Task |
Set down exactly the lines below, from the one containing "Death Metal" through the final line, and include no others.

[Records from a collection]
# # # # # # #

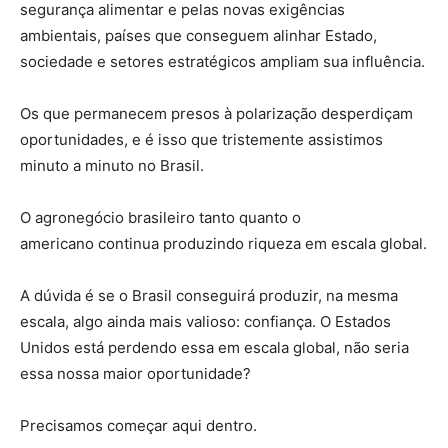
segurança alimentar e pelas novas exigências
ambientais, países que conseguem alinhar Estado,
sociedade e setores estratégicos ampliam sua influência.
Os que permanecem presos à polarização desperdiçam
oportunidades, e é isso que tristemente assistimos
minuto a minuto no Brasil.
O agronegócio brasileiro tanto quanto o
americano continua produzindo riqueza em escala global.
A dúvida é se o Brasil conseguirá produzir, na mesma
escala, algo ainda mais valioso: confiança. O Estados
Unidos está perdendo essa em escala global, não seria
essa nossa maior oportunidade?
Precisamos começar aqui dentro.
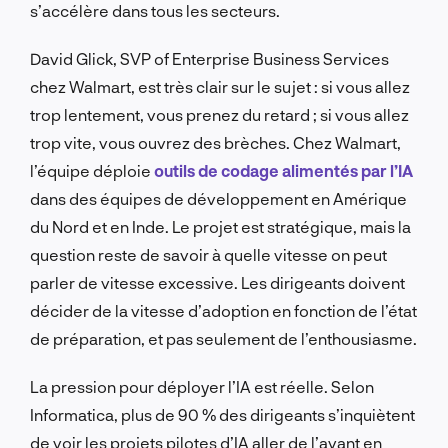
s’accélère dans tous les secteurs.
David Glick, SVP of Enterprise Business Services
chez Walmart, est très clair sur le sujet : si vous allez
trop lentement, vous prenez du retard ; si vous allez
trop vite, vous ouvrez des brèches. Chez Walmart,
l’équipe déploie
outils de codage alimentés par l’IA
dans des équipes de développement en Amérique
du Nord et en Inde. Le projet est stratégique, mais la
question reste de savoir à quelle vitesse on peut
parler de vitesse excessive. Les dirigeants doivent
décider de la vitesse d’adoption en fonction de l’état
de préparation, et pas seulement de l’enthousiasme.
La pression pour déployer l’IA est réelle. Selon
Informatica, plus de 90 % des dirigeants s’inquiètent
de voir les projets pilotes d’IA aller de l’avant en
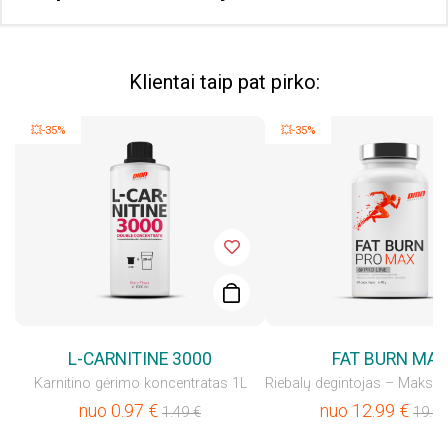
Klientai taip pat pirko:
💥-35%
💥-35%
L-CARNITINE 3000
FAT BURN MA
Karnitino gėrimo koncentratas 1L
nuo
0.97
€
nuo
12.99
€
1.49
€
19.99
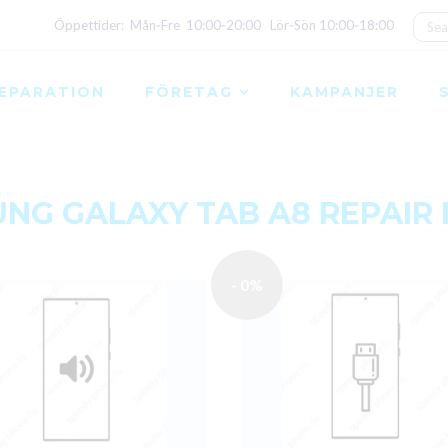
Öppettider: Mån‑Fre 10:00‑20:00 Lör‑Sön 10:00‑18:00
EPARATION
FÖRETAG
KAMPANJER
NG GALAXY TAB A8 REPAIR 
- 0%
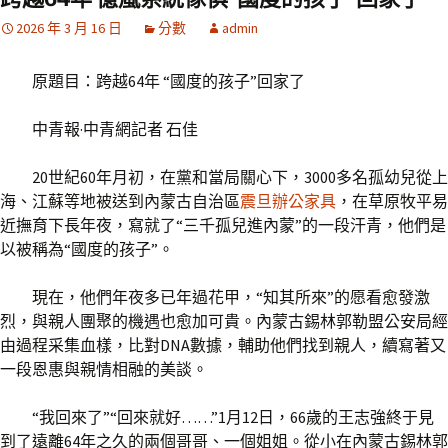
2026 年 3 月 16 日
分數
admin
原題目：跨越64年 “國度的孩子”回家了
中青報·中青網記者 石佳
20世紀60年月初，在黨和當局關心下，3000多名孤幼兒從上
海、江蘇等地被送到內蒙古自治區
震旦辦公家具
，在草原牧平易
近撫育下長年夜，寫就了“三千孤兒進內蒙”的一段汗青，他們是
以被稱為“國度的孩子”。
現在，他們年夜多已年過花甲，“知其所來”的愿看愈發激
烈，與親人團聚的機遇也愈加可貴。內蒙古錫林郭勒盟公安局經
由過程采集血樣，比對DNA數據，輔助他們找到親人，續寫著又
一段恩惠與親情相融的美談。
“我回來了”“回來就好……”1月12日，66歲的王志強終于見
到了遠離64年之久的兩個哥哥、一個姐姐。從小在內蒙古錫林郭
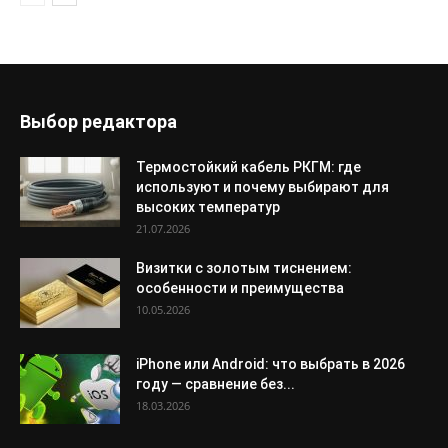
Выбор редактора
Термостойкий кабель РКГМ: где
используют и почему выбирают для
высоких температур
21.07.2026
Визитки с золотым тиснением:
особенности и преимущества
10.05.2026
iPhone или Android: что выбрать в 2026
году — сравнение без...
18.03.2026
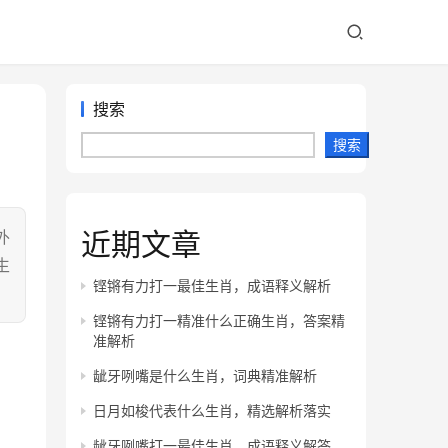
搜索
搜索
近期文章
外
生
铿锵有力打一最佳生肖，成语释义解析
铿锵有力打一精准什么正确生肖，答案精
准解析
龇牙咧嘴是什么生肖，词典精准解析
日月如梭代表什么生肖，精选解析落实
龇牙咧嘴打一最佳生肖，成语释义解答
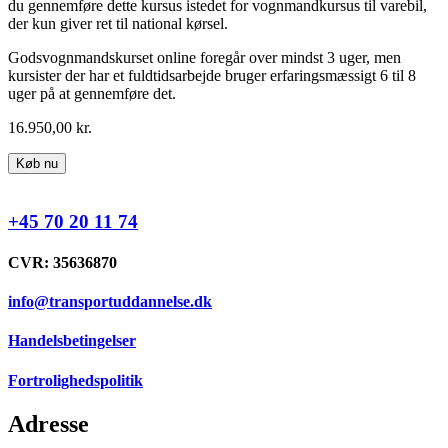
du gennemføre dette kursus istedet for vognmandkursus til varebil,
der kun giver ret til national kørsel.
Godsvognmandskurset online foregår over mindst 3 uger, men
kursister der har et fuldtidsarbejde bruger erfaringsmæssigt 6 til 8
uger på at gennemføre det.
16.950,00
kr.
Vognmandskursus
Køb nu
Gods
-
Online
+45 70 20 11 74
antal
CVR: 35636870
info@transportuddannelse.dk
Handelsbetingelser
Fortrolighedspolitik
Adresse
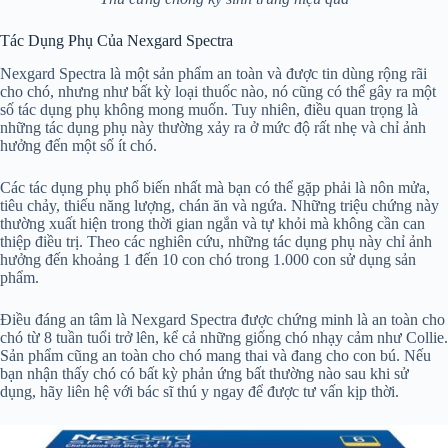
Tác Dụng Phụ Của Nexgard Spectra
Nexgard Spectra là một sản phẩm an toàn và được tin dùng rộng rãi
cho chó, nhưng như bất kỳ loại thuốc nào, nó cũng có thể gây ra một
số tác dụng phụ không mong muốn. Tuy nhiên, điều quan trọng là
những tác dụng phụ này thường xảy ra ở mức độ rất nhẹ và chỉ ảnh
hưởng đến một số ít chó.
Các tác dụng phụ phổ biến nhất mà bạn có thể gặp phải là nôn mửa,
tiêu chảy, thiếu năng lượng, chán ăn và ngứa. Những triệu chứng này
thường xuất hiện trong thời gian ngắn và tự khỏi mà không cần can
thiệp điều trị. Theo các nghiên cứu, những tác dụng phụ này chỉ ảnh
hưởng đến khoảng 1 đến 10 con chó trong 1.000 con sử dụng sản
phẩm.
Điều đáng an tâm là Nexgard Spectra được chứng minh là an toàn cho
chó từ 8 tuần tuổi trở lên, kể cả những giống chó nhạy cảm như Collie.
Sản phẩm cũng an toàn cho chó mang thai và đang cho con bú. Nếu
bạn nhận thấy chó có bất kỳ phản ứng bất thường nào sau khi sử
dụng, hãy liên hệ với bác sĩ thú y ngay để được tư vấn kịp thời.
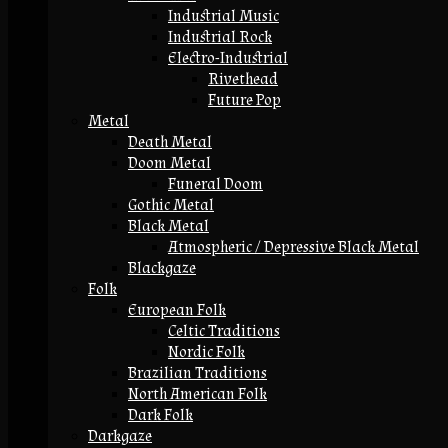
Industrial Music
Industrial Rock
Electro-Industrial
Rivethead
Future Pop
Metal
Death Metal
Doom Metal
Funeral Doom
Gothic Metal
Black Metal
Atmospheric / Depressive Black Metal
Blackgaze
Folk
European Folk
Celtic Traditions
Nordic Folk
Brazilian Traditions
North American Folk
Dark Folk
Darkgaze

# # # # # # #

Answer box |
Death Metal
Doom Metal
Funeral Doom
Gothic Metal
Black Metal
Atmospheric / Depressive Black Metal
Blackgaze
Folk
European Folk
Celtic Traditions
Nordic Folk
Brazilian Traditions
North American Folk
Dark Folk
Darkgaze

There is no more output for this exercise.